Select register to print from tiles (‘-‘ is all registers) (default: -)

-c {arg}, --context {arg}

Select register context (‘-‘ is supervisor and TDI) (default: -)

--group-output

Set to group tile status output by value. Only valid with –register

--phy-summary

PCI PHY summary

--phy-dump

PCI PHY dump

--show-insn

List the instruction at the current supervisor’s $PC, for all tiles.

--tile-overview

Show an overview of the state of all tiles.

--fw-pub-keys

Display part of firmware public keys

--remote-id {arg}

Remote device id in format HOSTNAME:DEVICE_ID

-j, --json-output

Emit JSON output

-h, --help

Produce help message

--version

Version number

8.2.2. Command options

-s, --disassemble

Disassemble memory dump

-d {id}, --device-id {id}

Device id

8.2.3. Examples

gc-info --list-devices
gc-info --device-id {id} --tile-status {tile_num}
gc-info --device-id {id} --tile-status {tile_num} --register {reg}
gc-info --device-id {id} --tile-status {tile_num} --context - --register {reg}
gc-info --device-id {id} --tile-status {tile_num} --context SU --register {reg}
gc-info --device-id {id} --tile-status {tile_num} --context W0 --register {reg}
gc-info --device-id {id} --tile-status {tile_num} --context TDI --register {reg}
gc-info --device-id {id} --tile-status {tile_num} --context 0 --register {reg}
gc-info --device-id {id} --device-info
gc-info --device-id {id} --dump-mem {tile_num} {start_address} {size_in_bytes} [--disassemble]
gc-info --device-id {id} --xb-status
gc-info --device-id {id} --gsp-status
gc-info --device-id {id} --show-insn
gc-info --device-id {id} --fw-pub-keys

8.3. Glossary

External exchange

Data communication between IPUs or between an IPU and the host.

GSP

Global Sync Peripheral.
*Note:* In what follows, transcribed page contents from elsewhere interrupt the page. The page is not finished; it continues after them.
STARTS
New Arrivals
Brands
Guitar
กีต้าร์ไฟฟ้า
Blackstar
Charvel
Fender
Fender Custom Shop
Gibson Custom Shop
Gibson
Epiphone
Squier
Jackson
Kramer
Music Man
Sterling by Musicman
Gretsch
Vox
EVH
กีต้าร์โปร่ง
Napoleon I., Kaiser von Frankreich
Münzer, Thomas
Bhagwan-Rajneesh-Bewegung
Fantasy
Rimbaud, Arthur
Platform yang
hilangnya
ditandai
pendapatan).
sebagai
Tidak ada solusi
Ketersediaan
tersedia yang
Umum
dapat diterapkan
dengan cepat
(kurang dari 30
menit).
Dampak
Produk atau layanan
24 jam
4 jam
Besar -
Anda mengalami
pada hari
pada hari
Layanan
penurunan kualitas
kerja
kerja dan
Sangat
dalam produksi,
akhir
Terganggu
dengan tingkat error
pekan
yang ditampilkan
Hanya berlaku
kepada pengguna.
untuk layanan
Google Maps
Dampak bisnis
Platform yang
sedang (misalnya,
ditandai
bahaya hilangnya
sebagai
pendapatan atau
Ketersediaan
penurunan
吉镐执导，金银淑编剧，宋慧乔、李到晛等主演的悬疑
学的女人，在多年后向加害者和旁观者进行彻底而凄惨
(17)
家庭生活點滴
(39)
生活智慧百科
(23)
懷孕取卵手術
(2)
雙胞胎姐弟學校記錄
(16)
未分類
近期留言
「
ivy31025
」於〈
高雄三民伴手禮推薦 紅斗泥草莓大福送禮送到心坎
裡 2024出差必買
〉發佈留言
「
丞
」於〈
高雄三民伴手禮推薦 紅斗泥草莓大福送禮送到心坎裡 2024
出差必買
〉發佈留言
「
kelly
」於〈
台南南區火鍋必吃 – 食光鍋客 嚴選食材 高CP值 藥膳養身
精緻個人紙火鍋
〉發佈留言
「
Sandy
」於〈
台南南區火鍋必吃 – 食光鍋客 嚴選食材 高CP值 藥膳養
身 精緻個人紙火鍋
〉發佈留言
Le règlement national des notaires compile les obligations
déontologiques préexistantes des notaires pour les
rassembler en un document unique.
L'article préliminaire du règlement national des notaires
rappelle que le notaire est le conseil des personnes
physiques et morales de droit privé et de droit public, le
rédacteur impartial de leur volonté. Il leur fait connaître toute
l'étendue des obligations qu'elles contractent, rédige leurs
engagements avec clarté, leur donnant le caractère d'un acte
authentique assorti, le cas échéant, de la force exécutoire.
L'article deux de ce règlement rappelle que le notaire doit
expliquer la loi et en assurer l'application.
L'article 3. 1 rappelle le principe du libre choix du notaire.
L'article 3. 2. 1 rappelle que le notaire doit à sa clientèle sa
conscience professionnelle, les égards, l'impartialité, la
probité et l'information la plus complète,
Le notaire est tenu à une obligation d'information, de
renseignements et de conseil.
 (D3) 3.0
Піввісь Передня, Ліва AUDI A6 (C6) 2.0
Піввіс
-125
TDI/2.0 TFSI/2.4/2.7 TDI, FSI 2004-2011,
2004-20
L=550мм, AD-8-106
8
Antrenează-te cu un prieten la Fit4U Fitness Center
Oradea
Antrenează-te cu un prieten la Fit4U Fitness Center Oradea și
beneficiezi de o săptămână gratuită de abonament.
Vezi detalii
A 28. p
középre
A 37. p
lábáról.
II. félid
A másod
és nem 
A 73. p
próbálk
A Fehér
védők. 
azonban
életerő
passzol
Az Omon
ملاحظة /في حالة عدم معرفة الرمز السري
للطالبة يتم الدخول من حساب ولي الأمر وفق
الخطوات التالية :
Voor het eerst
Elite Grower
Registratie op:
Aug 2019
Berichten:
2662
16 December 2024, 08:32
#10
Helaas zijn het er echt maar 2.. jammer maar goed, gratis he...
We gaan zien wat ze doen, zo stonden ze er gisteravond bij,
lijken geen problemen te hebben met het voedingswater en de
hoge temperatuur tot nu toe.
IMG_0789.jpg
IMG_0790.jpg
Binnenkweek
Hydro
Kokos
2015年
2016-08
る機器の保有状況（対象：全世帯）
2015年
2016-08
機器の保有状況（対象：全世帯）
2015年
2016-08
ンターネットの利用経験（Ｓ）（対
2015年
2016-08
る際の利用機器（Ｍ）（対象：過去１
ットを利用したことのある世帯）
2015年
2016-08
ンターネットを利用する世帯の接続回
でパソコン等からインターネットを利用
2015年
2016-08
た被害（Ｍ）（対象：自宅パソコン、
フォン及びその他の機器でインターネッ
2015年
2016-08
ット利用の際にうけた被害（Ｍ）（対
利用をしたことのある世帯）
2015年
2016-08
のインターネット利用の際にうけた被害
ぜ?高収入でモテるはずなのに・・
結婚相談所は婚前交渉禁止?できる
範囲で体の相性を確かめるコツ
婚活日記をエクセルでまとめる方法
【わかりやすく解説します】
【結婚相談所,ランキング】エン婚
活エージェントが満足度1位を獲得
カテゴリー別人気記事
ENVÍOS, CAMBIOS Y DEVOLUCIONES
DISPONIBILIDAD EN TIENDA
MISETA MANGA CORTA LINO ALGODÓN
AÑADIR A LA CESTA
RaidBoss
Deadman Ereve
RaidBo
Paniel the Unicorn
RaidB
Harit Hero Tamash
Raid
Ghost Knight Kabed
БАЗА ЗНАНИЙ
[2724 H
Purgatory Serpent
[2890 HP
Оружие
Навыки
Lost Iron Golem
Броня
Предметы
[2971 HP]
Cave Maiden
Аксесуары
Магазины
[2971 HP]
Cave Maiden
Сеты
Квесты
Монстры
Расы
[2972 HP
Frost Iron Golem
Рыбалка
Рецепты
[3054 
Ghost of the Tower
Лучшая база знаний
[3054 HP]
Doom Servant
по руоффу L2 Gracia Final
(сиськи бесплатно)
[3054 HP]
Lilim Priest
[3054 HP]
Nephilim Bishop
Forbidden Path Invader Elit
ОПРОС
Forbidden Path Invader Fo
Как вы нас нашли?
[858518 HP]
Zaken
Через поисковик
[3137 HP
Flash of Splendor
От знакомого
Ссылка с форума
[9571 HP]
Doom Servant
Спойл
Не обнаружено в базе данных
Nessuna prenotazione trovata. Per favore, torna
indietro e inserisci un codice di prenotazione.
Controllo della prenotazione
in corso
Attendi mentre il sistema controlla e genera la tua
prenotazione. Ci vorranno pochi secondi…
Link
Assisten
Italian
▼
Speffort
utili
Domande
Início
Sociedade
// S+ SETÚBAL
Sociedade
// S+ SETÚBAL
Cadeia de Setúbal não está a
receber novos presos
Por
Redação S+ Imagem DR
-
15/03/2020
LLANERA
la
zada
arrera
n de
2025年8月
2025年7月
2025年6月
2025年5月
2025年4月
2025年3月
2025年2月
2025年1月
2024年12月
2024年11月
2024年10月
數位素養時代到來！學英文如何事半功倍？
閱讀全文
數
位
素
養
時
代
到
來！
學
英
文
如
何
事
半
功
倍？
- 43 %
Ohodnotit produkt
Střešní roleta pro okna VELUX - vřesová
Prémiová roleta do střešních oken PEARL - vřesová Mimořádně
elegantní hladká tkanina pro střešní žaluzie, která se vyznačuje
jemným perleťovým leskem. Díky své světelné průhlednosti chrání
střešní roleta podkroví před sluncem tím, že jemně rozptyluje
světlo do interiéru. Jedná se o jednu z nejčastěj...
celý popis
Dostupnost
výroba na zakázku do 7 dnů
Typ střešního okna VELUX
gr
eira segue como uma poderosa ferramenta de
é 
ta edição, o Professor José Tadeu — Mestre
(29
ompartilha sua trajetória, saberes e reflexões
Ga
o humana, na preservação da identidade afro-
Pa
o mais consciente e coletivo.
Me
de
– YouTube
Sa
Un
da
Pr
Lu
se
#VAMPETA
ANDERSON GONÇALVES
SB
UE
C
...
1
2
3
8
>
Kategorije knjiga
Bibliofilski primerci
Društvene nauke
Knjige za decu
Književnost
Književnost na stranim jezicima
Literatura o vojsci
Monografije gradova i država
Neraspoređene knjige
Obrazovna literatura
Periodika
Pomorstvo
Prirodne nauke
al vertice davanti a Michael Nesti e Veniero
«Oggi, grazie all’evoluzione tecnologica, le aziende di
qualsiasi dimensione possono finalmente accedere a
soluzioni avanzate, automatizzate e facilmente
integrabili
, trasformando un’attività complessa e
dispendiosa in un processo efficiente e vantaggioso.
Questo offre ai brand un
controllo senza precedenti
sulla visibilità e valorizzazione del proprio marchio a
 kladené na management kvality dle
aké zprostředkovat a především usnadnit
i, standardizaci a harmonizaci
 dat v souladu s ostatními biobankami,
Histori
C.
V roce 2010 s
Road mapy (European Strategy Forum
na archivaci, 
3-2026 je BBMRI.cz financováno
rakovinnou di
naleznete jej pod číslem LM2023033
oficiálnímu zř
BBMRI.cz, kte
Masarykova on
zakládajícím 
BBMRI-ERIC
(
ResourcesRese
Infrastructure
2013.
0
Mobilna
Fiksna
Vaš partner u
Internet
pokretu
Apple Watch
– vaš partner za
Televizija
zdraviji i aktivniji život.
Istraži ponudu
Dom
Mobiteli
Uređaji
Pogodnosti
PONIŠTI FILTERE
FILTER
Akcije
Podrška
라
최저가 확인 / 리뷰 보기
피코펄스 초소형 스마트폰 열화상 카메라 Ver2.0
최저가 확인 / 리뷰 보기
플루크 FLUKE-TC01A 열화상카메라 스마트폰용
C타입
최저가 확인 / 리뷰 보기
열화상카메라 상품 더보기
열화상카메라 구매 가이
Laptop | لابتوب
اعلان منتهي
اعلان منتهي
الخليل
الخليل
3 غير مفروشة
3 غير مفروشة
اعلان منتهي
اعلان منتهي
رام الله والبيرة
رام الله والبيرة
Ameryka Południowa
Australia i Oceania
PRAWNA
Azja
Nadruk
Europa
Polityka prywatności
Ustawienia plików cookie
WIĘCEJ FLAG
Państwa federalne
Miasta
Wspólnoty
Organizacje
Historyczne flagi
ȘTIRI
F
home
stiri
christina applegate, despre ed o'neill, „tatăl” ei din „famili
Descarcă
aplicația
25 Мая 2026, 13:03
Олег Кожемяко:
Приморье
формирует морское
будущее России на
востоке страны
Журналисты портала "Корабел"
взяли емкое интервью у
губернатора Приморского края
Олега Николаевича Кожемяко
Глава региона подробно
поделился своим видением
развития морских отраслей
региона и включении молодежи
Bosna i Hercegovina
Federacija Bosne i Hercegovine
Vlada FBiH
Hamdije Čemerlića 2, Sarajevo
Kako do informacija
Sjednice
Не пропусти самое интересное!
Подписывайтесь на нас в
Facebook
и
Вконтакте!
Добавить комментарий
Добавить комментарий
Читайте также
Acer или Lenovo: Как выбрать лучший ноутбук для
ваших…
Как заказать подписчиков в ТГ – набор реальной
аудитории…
An IPU subsystem that manages the synchronization of IPUs over multiple PCI cards.

NLC

Network Link Controller. The interface between a PCI controller used for external exchange and a trunk router.

PCI

Peripheral Component Interconnect. The bus standard used for connecting IPUs to the host, and for IPU-Links between IPUs.

SoC

System on Chip. A device, such as the IPU, that contains processor, memory, external interfaces and on-chip peripherals,

SS

System services registers.

Supertile

A group of four colocated tiles.

TDI

Tile debug interface.

TR

Trunk Router. Connects exchange traffic between the exchange block and the PCI controller.

XB

Exchange block. A subsystem that manages external exchange on behalf of the tiles in the IPU.